Efficient Neighbourhood Consensus Networks via Submanifold Sparse Convolutions
This work addresses memory and speed limitations in image correspondence estimation for computer vision applications, offering incremental improvements over existing methods.
The paper tackled the problem of accurately estimating local correspondences between image pairs by improving Neighbourhood Consensus Networks to reduce memory and time by over 10x while maintaining performance, and it achieved state-of-the-art results on benchmarks like HPatches Sequences and InLoc.

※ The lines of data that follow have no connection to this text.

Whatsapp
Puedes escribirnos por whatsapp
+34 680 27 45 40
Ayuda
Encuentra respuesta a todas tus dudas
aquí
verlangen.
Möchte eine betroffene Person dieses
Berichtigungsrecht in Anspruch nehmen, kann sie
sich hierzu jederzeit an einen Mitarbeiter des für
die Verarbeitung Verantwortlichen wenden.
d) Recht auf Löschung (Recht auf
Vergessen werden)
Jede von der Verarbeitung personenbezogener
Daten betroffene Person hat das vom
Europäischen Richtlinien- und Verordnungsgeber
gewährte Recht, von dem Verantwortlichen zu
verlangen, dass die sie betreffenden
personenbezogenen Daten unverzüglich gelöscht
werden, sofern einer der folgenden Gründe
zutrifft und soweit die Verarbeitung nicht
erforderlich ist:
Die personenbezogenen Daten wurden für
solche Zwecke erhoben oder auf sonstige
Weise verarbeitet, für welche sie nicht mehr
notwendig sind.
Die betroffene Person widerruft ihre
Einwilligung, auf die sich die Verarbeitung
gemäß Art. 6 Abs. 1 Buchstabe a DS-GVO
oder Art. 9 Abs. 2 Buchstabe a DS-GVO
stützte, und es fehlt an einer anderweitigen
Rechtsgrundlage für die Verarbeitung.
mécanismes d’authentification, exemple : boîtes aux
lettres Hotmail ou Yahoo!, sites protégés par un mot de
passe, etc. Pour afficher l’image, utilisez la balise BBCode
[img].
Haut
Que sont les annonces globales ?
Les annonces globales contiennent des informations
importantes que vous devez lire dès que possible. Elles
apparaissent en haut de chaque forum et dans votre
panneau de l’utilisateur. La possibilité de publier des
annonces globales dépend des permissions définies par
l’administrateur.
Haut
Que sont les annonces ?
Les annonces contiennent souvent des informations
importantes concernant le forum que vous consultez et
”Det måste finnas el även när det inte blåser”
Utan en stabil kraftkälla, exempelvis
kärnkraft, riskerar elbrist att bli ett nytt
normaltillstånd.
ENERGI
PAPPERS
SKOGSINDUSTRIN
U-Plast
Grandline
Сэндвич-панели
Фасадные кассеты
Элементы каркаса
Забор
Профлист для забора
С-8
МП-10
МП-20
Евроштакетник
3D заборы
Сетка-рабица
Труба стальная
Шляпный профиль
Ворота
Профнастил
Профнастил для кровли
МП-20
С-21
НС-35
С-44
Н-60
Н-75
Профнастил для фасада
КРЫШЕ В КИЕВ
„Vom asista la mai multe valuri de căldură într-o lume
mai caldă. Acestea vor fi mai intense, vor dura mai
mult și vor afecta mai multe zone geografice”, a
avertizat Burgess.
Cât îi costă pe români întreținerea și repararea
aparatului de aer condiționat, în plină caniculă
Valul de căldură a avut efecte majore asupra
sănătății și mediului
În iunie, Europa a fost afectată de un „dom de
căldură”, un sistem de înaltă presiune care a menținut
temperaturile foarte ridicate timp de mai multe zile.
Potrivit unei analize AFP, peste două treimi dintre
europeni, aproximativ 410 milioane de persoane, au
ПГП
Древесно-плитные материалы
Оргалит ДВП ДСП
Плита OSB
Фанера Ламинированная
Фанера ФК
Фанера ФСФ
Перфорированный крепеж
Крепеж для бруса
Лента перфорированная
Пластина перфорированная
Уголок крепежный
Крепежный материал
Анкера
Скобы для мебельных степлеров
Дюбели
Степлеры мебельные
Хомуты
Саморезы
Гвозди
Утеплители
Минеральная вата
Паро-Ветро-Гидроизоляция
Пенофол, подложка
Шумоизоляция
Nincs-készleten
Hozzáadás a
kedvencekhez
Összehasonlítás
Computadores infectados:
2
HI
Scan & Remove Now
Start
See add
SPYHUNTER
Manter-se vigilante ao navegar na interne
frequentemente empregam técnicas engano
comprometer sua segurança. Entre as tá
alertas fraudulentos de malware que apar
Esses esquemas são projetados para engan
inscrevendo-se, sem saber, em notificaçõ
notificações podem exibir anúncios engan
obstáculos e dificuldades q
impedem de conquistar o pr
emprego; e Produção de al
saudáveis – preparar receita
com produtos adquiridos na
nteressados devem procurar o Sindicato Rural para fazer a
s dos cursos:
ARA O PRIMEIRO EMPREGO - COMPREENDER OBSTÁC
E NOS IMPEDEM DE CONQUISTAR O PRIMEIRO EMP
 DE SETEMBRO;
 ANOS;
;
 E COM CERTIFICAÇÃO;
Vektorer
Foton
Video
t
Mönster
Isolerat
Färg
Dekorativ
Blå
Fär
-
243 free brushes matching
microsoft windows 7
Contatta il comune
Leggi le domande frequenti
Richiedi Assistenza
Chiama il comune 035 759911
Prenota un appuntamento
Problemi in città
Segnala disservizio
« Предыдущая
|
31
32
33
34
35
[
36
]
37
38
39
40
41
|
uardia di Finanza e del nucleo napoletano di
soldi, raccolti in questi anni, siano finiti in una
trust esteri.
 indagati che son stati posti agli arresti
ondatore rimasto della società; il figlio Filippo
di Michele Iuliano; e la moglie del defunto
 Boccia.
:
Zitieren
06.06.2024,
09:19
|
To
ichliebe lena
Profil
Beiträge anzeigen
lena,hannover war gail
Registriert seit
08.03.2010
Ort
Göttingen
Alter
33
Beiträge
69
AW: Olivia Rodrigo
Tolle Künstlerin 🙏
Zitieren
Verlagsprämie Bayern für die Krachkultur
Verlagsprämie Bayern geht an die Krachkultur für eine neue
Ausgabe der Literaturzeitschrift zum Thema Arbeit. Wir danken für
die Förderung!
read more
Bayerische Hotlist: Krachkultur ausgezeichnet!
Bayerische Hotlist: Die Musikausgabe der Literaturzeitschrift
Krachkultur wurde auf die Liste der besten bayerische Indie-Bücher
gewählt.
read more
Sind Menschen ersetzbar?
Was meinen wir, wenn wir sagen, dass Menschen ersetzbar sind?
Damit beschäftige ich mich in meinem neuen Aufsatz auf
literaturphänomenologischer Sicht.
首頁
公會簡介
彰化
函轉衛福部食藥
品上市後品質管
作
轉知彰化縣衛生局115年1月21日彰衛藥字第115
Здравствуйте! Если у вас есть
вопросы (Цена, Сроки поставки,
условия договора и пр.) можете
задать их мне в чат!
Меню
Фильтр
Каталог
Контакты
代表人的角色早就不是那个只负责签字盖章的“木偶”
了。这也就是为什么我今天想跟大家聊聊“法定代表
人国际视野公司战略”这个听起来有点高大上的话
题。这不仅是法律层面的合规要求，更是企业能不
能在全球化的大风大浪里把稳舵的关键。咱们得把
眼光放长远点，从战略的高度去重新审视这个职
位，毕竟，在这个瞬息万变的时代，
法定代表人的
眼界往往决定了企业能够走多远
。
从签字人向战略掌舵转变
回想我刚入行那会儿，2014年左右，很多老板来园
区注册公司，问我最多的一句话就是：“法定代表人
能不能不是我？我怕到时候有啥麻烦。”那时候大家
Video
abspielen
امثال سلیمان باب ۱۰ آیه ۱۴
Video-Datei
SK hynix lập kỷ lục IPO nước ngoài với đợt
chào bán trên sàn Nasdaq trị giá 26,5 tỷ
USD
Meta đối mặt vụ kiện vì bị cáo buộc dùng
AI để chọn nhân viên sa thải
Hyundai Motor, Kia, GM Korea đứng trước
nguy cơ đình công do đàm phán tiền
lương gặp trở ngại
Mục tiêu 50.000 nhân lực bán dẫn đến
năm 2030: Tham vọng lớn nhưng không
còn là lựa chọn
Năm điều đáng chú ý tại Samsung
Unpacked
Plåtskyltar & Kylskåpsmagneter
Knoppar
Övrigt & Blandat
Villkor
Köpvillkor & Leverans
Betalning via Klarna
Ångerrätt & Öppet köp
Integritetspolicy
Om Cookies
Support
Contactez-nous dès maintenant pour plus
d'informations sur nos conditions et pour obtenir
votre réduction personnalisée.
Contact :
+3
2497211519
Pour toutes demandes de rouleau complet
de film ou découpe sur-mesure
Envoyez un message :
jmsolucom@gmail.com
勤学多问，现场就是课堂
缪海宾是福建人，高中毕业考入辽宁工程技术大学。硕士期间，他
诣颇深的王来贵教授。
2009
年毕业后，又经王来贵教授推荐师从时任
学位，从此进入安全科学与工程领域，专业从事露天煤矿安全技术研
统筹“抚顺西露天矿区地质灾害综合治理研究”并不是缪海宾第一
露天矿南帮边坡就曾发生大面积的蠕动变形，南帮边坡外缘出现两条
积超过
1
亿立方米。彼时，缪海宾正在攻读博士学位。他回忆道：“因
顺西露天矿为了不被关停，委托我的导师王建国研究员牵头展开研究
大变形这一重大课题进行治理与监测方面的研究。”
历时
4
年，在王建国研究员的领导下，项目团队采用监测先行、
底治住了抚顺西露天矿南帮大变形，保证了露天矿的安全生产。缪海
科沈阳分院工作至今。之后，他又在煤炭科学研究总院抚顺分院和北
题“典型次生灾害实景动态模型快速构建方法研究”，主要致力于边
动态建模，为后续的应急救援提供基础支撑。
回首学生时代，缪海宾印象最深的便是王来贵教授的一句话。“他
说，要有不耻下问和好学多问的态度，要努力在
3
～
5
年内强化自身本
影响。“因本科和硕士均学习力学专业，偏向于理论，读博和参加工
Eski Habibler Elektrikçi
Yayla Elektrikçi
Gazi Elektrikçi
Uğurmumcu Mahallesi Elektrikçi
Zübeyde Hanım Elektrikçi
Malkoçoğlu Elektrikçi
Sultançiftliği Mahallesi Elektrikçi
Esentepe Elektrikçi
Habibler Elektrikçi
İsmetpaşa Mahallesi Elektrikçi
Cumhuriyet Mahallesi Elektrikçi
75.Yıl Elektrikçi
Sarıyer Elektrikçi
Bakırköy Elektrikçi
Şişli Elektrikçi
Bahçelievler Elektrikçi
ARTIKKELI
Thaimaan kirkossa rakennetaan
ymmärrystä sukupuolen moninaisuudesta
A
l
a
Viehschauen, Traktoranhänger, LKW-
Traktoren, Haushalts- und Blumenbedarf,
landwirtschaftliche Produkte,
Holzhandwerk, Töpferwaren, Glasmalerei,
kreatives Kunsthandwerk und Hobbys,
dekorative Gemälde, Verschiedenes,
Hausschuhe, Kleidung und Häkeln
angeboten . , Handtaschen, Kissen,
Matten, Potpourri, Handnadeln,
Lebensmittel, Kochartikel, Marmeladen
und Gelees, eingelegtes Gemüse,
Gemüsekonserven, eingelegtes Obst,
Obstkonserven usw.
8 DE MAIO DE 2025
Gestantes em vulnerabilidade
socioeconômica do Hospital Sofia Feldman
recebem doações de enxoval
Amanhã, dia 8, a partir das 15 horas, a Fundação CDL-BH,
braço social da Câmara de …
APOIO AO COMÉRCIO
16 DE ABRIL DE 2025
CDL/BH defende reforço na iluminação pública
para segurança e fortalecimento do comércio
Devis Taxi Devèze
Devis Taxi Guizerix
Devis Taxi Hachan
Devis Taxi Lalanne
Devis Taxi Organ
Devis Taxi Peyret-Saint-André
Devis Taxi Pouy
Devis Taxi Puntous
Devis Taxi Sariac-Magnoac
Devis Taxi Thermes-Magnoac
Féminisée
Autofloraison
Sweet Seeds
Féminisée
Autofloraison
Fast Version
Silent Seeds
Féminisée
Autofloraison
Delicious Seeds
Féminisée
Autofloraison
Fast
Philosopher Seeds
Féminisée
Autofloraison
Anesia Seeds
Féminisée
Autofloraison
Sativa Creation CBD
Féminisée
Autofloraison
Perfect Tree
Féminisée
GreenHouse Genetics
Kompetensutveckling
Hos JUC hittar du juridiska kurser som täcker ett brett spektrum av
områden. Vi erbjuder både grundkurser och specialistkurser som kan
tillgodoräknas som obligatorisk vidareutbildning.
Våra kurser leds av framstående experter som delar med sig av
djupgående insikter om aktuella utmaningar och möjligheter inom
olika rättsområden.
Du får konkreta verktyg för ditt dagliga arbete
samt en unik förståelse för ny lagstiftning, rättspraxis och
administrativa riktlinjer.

In this work we target the problem of estimating accurately localised correspondences between a pair of images. We adopt the recent Neighbourhood Consensus Networks that have demonstrated promising performance for difficult correspondence problems and propose modifications to overcome their main limitations: large memory consumption, large inference time and poorly localised correspondences. Our proposed modifications can reduce the memory footprint and execution time more than $10\times$, with equivalent results. This is achieved by sparsifying the correlation tensor containing tentative matches, and its subsequent processing with a 4D CNN using submanifold sparse convolutions. Localisation accuracy is significantly improved by processing the input images in higher resolution, which is possible due to the reduced memory footprint, and by a novel two-stage correspondence relocalisation module. The proposed Sparse-NCNet method obtains state-of-the-art results on the HPatches Sequences and InLoc visual localisation benchmarks, and competitive results in the Aachen Day-Night benchmark.